GREENVILLE — Thanks to a state grant from the Ohio Facilities Construction Commission, the restoration project by the Union Literary Institute Preservation Society of the James and Sophia Clemens historical farmstead will now be able to be completed. The grant to restore the property and establish a museum there totals $90,000.
The site, located at 467 Stingley Road, Palestine, was named on the National Register of Historic Places in 2001 as a significant historical site relating to black heritage and the Underground Railroad.
The Clemens farmstead is one of the few remaining structures of the historic village of Longtown, also known as the Greenville Negro Settlement.
James Clemens founded the settlement, and the house currently under restoration is believed to have been built between 1822 and 1857. Clemens donated the land for the Wesleyan Church and established a cemetery for the community.
Clemens was the first free black man to purchase land in German Township.
Longtown was a stop on the Underground Railroad. The settlement was also years ahead of its time as a fully racially integrated community. According to W. E. B. Dubois, Longtown became a haven for interracial couples, and it was one of only two communities in Ohio to be considered tri-racial: with residents of European, African-American and Native American ancestry.

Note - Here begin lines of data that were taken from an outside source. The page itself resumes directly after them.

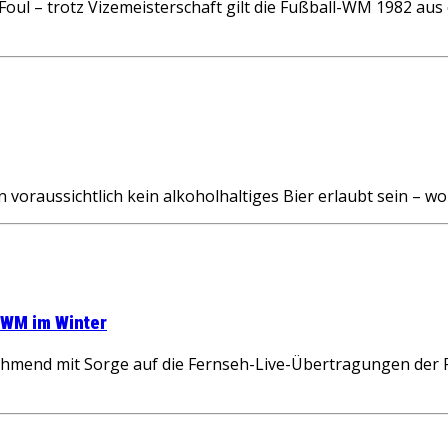
ul – trotz Vizemeisterschaft gilt die Fußball-WM 1982 aus d
voraussichtlich kein alkoholhaltiges Bier erlaubt sein – w
l-WM im Winter
nehmend mit Sorge auf die Fernseh-Live-Übertragungen der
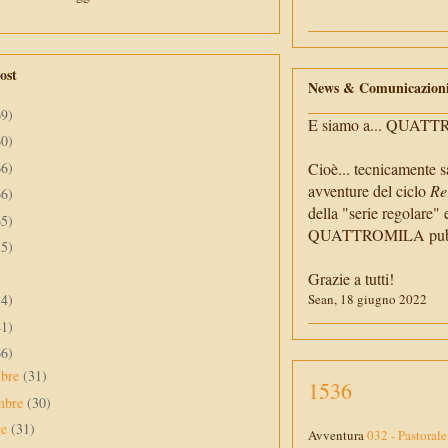
ost
News & Comunicazion
69)
E siamo a... QUAT
60)
66)
Cioè... tecnicamente s
avventure del ciclo
Re
66)
della "serie regolare" 
65)
QUATTROMILA pubbli
55)
Grazie a tutti!
34)
Sean, 18 giugno 2022
41)
66)
mbre
(31)
1536
mbre
(30)
re
(31)
Avventura
032 - Pastorale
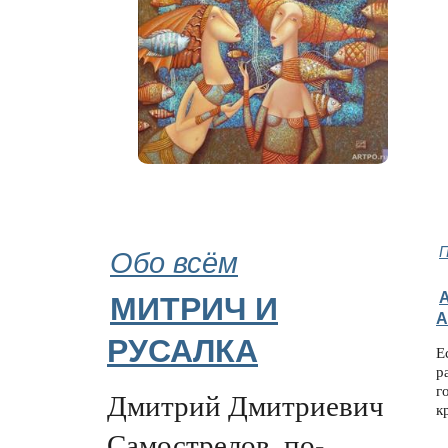
Обо всём
МИТРИЧ И
А
РУСАЛКА
Е
р
г
Дмитрий Дмитриевич
к
Самострелов, по-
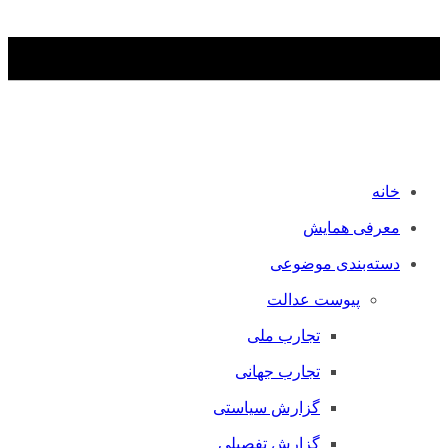
خانه
معرفی همایش
دسته‌بندی موضوعی
پیوست عدالت
تجارب ملی
تجارب جهانی
گزارش سیاستی
گزارش تفصیلی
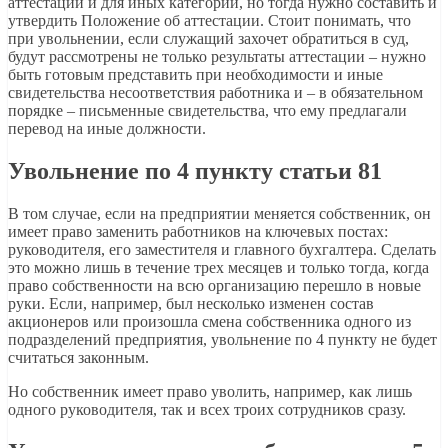
аттестации и для иных категорий, но тогда нужно составить и
утвердить Положение об аттестации. Стоит понимать, что
при увольнении, если служащий захочет обратиться в суд,
будут рассмотрены не только результаты аттестации – нужно
быть готовым представить при необходимости и иные
свидетельства несоответствия работника и – в обязательном
порядке – письменные свидетельства, что ему предлагали
перевод на иные должности.
Увольнение по 4 пункту статьи 81
В том случае, если на предприятии меняется собственник, он
имеет право заменить работников на ключевых постах:
руководителя, его заместителя и главного бухгалтера. Сделать
это можно лишь в течение трех месяцев и только тогда, когда
право собственности на всю организацию перешло в новые
руки. Если, например, был несколько изменен состав
акционеров или произошла смена собственника одного из
подразделений предприятия, увольнение по 4 пункту не будет
считаться законным.
Но собственник имеет право уволить, например, как лишь
одного руководителя, так и всех троих сотрудников сразу.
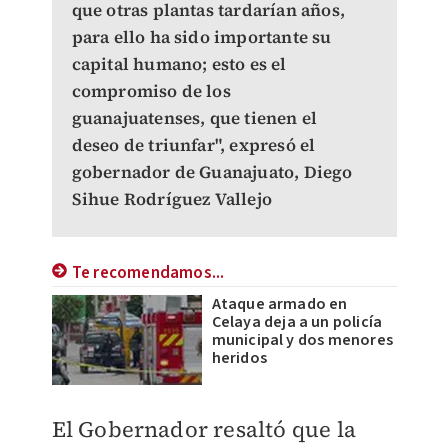
que otras plantas tardarían años,
para ello ha sido importante su
capital humano; esto es el
compromiso de los
guanajuatenses, que tienen el
deseo de triunfar", expresó el
gobernador de Guanajuato, Diego
Sihue Rodríguez Vallejo
Te recomendamos...
Ataque armado en
Celaya deja a un policía
municipal y dos menores
heridos
El Gobernador resaltó que la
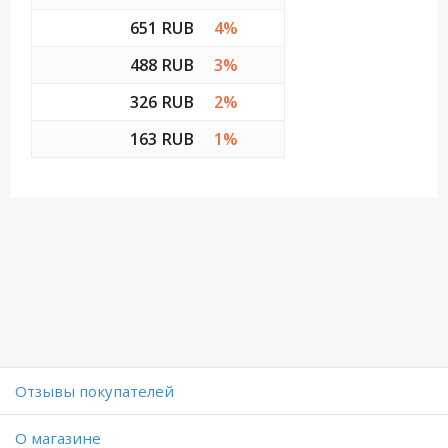
651 RUB
4%
488 RUB
3%
326 RUB
2%
163 RUB
1%
Отзывы покупателей
O магазине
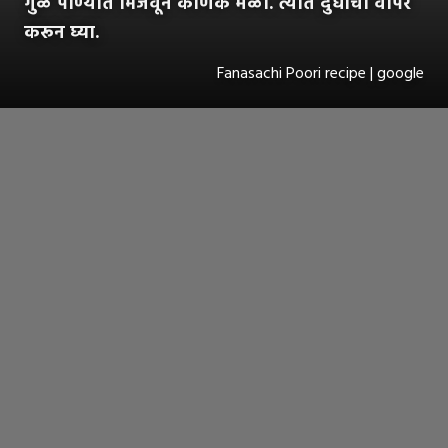
गुळ पाण्यात भिजवून कणिक मळा. त्यात दुधाचा वापर
करून घ्या.
Fanasachi Poori recipe | google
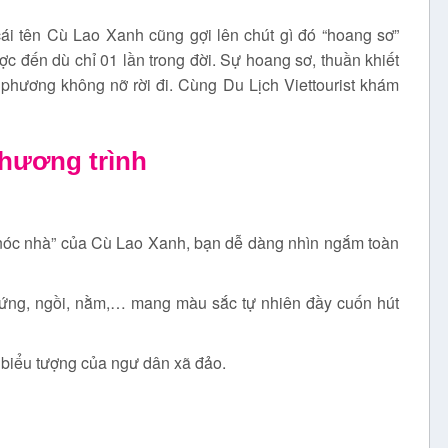
cái tên Cù Lao Xanh cũng gợi lên chút gì đó “hoang sơ”
c đến dù chỉ 01 lần trong đời. Sự hoang sơ, thuần khiết
 phương không nỡ rời đi. Cùng
Du Lịch Viettourist
khám
chương trình
“nóc nhà” của Cù Lao Xanh, bạn dễ dàng nhìn ngắm toàn
đứng, ngồi, nằm,… mang màu sắc tự nhiên đầy cuốn hút
biểu tượng của ngư dân xã đảo.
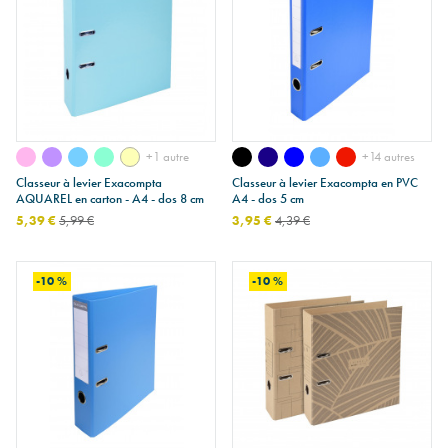
+1 autre
+14 autres
Classeur à levier Exacompta
Classeur à levier Exacompta en PVC
AQUAREL en carton - A4 - dos 8 cm
A4 - dos 5 cm
5,39 €
5,99 €
3,95 €
4,39 €
-10 %
-10 %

James and Sophia Clemens came from Rockingham County, Virginia, to settle in Darke County in 1818, where they soon became prosperous farmers. Their success encouraged other former slaves to migrate to the area, where the community of Longtown was founded.
The settlement became a center for the Underground Railroad, a key site on the journey for escaped slaves seeking their freedom.
The community, which extended over the Indiana border, also became home to a Quaker school, called the Union Literary Institute. Escaped slaves would often stay in the community for a time, attending school there, before continuing on to Canada.
The height of Longtown’s population was around 900 people in the 1940s. Many descendants live in the Muncie, Richmond, Indianapolis and Dayton areas.
One of those descendants, Roane D. Smothers, of Dayton, spearheaded the effort to get the Clemens homestead named to the National Register of Historic Places. Smothers is vice president of the Union Literary Institute Preservation Society. He is descended from Longtown’s Bass family.
The planned renovations will restore the dwelling to a safe and habitable status, from the tin roof to the concrete footings. Work scheduled for 2016 includes establishment of electric service; repair and reconstruction of doors and window fixtures; gutters and downspouts; and exterior painting. The estimated total cost of renovations is nearly $111,000, so the $90,000 grant will go a long way toward getting that work completed.
The four-acre site includes a two-story brick I-House with Greek Revival details and a mid-19th-Century English barn. The renovations will include multiple exhibit areas within the house, office space for the museum and public restroom installation.
Only five houses, three schools and one church remain of the original Longtown settlement that extended over nearly 4,000 acres in total.